* **WHAT YOU WILL DO**
A bare number is all that is needed: how many lines below contain the string "Sedliště"?

Start of DATA FOR THIS EXERCISE

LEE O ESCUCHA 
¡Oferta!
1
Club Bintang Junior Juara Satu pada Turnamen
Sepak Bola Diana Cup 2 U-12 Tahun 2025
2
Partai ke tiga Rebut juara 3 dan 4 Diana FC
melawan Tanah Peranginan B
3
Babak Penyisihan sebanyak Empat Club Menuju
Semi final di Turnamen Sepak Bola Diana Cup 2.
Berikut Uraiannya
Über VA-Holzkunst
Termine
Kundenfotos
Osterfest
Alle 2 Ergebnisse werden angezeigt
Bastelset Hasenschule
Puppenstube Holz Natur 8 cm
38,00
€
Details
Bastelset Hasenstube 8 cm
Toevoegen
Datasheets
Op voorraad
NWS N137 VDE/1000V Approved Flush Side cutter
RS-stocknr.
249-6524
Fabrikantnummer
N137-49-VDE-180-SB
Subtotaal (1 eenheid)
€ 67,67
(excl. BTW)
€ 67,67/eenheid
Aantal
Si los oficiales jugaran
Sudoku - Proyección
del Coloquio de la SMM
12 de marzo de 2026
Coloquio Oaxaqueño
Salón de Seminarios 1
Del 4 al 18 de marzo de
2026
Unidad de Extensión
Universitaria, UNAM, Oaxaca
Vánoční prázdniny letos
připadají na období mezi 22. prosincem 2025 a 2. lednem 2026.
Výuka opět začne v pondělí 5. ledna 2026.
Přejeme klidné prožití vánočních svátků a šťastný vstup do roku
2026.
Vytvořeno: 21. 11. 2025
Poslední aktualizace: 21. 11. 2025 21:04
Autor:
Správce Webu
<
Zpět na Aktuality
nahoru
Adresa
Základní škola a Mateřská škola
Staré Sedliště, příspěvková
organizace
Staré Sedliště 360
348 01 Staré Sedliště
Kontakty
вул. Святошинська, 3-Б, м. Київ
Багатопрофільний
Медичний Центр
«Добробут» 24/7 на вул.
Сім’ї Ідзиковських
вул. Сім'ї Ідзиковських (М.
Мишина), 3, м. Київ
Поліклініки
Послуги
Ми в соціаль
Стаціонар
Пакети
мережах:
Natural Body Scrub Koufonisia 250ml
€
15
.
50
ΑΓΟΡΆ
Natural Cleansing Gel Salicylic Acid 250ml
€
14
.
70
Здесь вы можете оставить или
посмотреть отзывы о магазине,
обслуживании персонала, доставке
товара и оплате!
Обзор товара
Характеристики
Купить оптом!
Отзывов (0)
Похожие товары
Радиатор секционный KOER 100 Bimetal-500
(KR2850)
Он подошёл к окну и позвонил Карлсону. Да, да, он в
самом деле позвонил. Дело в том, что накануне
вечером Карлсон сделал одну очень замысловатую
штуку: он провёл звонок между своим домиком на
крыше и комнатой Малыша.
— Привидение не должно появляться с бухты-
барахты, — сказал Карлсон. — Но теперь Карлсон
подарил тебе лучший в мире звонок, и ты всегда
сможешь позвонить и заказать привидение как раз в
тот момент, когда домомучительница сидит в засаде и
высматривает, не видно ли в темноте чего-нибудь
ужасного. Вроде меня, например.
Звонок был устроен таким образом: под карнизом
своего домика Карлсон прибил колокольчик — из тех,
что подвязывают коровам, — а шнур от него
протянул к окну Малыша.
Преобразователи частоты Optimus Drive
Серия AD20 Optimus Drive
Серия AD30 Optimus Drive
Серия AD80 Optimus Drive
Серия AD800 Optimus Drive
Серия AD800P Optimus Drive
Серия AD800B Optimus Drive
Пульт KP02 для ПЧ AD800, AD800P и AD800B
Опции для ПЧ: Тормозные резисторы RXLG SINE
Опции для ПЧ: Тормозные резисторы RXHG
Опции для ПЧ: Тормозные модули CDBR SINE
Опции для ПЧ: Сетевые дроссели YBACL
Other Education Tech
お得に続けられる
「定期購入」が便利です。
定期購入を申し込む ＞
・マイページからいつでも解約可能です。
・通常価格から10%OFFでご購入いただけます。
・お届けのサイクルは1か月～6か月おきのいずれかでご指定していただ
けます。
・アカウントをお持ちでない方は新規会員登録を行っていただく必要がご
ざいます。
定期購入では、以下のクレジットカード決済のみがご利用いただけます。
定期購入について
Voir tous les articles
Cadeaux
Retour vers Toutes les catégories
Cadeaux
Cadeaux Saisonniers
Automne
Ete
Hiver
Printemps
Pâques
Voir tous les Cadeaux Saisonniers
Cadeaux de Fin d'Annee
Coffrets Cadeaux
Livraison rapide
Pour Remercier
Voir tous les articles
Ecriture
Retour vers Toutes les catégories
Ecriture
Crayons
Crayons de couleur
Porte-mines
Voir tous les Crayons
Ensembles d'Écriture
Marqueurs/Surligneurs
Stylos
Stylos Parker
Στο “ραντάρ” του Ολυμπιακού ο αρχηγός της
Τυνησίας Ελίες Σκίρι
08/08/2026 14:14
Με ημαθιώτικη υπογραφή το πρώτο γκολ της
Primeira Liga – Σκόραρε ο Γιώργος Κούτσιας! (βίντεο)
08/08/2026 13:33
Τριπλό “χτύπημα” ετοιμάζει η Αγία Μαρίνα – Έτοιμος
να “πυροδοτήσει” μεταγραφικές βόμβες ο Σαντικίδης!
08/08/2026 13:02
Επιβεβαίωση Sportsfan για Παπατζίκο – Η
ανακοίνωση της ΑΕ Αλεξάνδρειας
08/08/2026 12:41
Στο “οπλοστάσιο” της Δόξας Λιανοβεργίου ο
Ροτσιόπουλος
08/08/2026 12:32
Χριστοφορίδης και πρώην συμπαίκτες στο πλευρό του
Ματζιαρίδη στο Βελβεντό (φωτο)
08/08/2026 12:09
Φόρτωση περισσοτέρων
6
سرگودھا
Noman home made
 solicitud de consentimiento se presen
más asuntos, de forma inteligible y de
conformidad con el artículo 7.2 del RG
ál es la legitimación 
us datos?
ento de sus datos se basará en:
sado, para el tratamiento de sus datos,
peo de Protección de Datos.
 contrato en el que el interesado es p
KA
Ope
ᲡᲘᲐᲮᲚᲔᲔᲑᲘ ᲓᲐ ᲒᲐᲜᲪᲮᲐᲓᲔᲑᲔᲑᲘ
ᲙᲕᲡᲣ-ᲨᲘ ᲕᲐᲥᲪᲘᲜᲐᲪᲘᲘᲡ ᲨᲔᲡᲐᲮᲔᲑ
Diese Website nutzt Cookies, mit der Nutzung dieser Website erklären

End of DATA FOR THIS EXERCISE

* **EXERCISE ANSWER**
3